Setting goals? Stay motivated with these tips
It’s over a month since you resolved to become a fitter, healthier version of yourself. So how’s it going? By now, the likelihood is that your resolve is beginning to wear thin and it is becoming easier to talk yourself onto the sofa than towards the front door for a run or a walk. Don’t give up... there are ways and means to help you stay on track. We’ve consulted leading experts for their top tips on staying motivated to reach your goals this year:
Make sure your goal is relevant and real
Researchers looking at the links between motivation and successful long-term health and fitness claim that if dropping a dress size is the only drive you have then it is far less likely to happen. “People are motivated to do things for different reasons,” says Dr Andrew Manley, a lecturer in sport and exercise psychology at Leeds Metropolitan University. “But there’s plenty of evidence to show that those who take up diets and exercise purely to lose weight, get into an outfit or reduce the size of their bottom will find the goals are self-limiting and that they will eventually give up.” According to Dr Manley, dieters who are fixated with obtaining a celebrity-style body or downsizing their shape are often doomed to failure because, as a motivational force in themselves, these goals are inadequate.
Do it for you
Don’t be swayed by fitness fads or preferences of friends, says sports psychologist Dearbhla McCullough. “Find an exercise regime that you enjoy and stick with it,” she says. “Set goals that are specific, measurable and realistic with distinct time boundaries, not one big goal that can be overwhelming. For example, the goal might be “I want to run a 5km fun run in two months’ time”. But intersperse that with smaller goals en route to your main aim — you will run three times a week to achieve that and will run 2km without stopping by the end of next week.” Pin your main goal up on a noticeboard or on the fridge where everyone can see it. “Detail all of your exercise in a diary so that on tougher days you can look back and see how far you have come,” says McCulough.

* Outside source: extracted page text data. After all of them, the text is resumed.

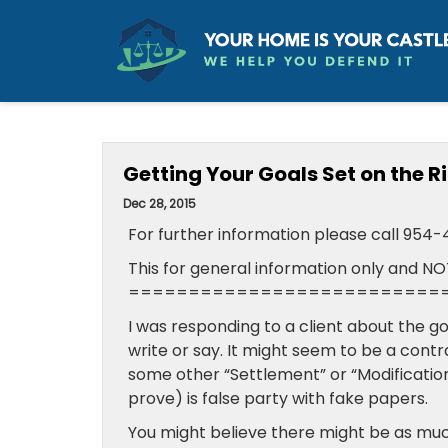
Getting Your Goals Set on the R
Dec 28, 2015
For further information please call 954
This for general information only and NO
==========================
I was responding to a client about the g
write or say. It might seem to be a contr
some other “Settlement” or “Modificatio
prove) is false party with fake papers.
You might believe there might be as muc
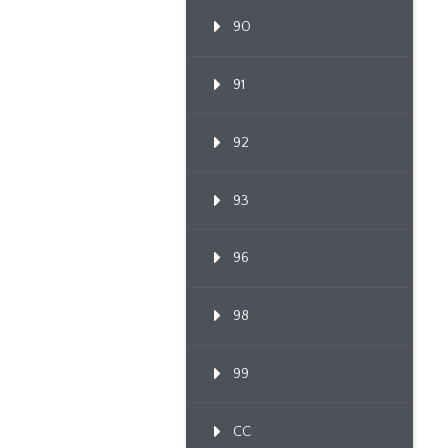
90
91
92
93
96
98
99
CC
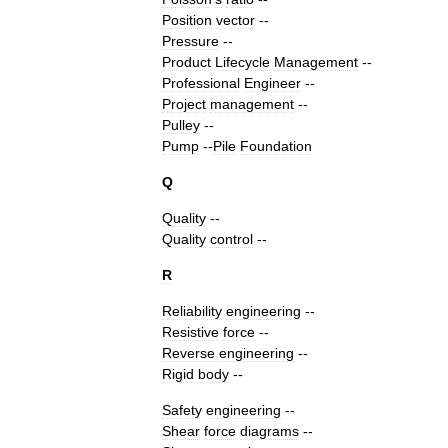
Position
vector
--
Pressure
--
Product
Lifecycle
Management
--
Professional
Engineer
--
Project
management
--
Pulley
--
Pump
--
Pile
Foundation
Q
Quality
--
Quality
control
--
R
Reliability
engineering
--
Resistive
force
--
Reverse
engineering
--
Rigid
body
--
Safety
engineering
--
Shear
force
diagram
s
--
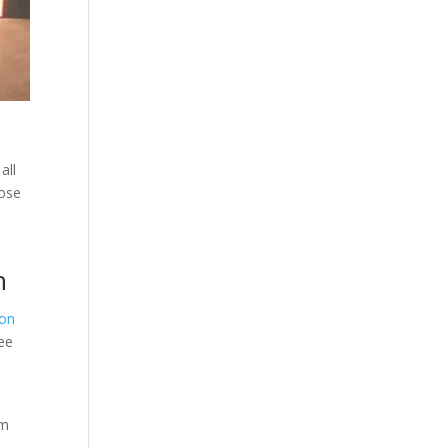
all
hose
n
ton
uee
rm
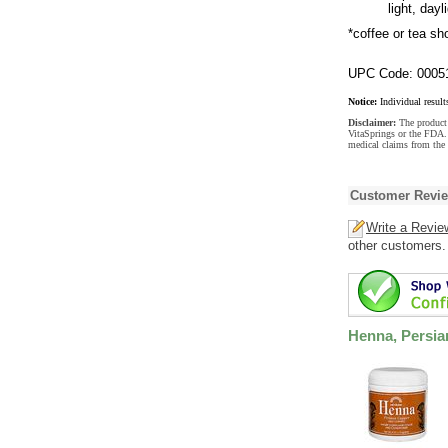
light, day
*coffee or tea sho
UPC Code: 0005
Notice:
Individual result
Disclaimer:
The product 
VitaSprings or the FDA. 
medical claims from the 
Customer Revi
Write a Revie
other customers.
Henna, Persi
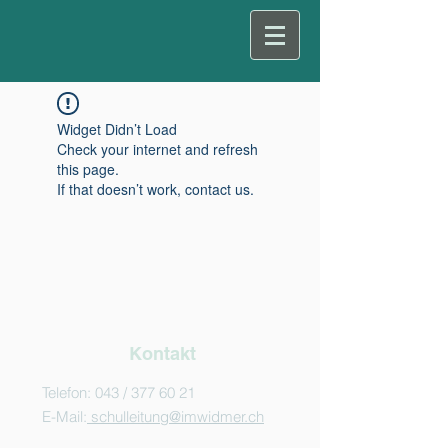
Widget Didn’t Load
Check your internet and refresh
this page.
If that doesn’t work, contact us.
Kontakt
Telefon: 043 /
377 60 21
E-Mail:
schulleitung@imwidmer.ch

Listen to music while you work out
When Professor Andy Lane, a sports psychologist from the University of Wolverhampton, looked into the effects of music, he showed it helps to regulate positive and negative emotions in exercisers. And extensive research by Dr Costas Karageorghis, a sport psychologist at Brunel University, has shown performance benefits of up to 15% in some people. “As well as enhancing performance, music lowers the perception of effort” Karageorghis says. “It dulls or masks some of the pain associated with training. We know from scanning the brain that when athletes are played loud upbeat music there is an increase in activity in the ascending reticular activating system.”
Putting things off is one of the most common reasons for fitness goals falling by the wayside, says sports psychologist Dr Josephine Perry of performanceinmind.co.uk. “A lot of people make the mistake of procrastinating about whether they should go to the gym or for a run, or they faff around with kit and trainers so much that they talk themselves out of doing anything,” she says. “Just get out of the door and do something without overthinking it.”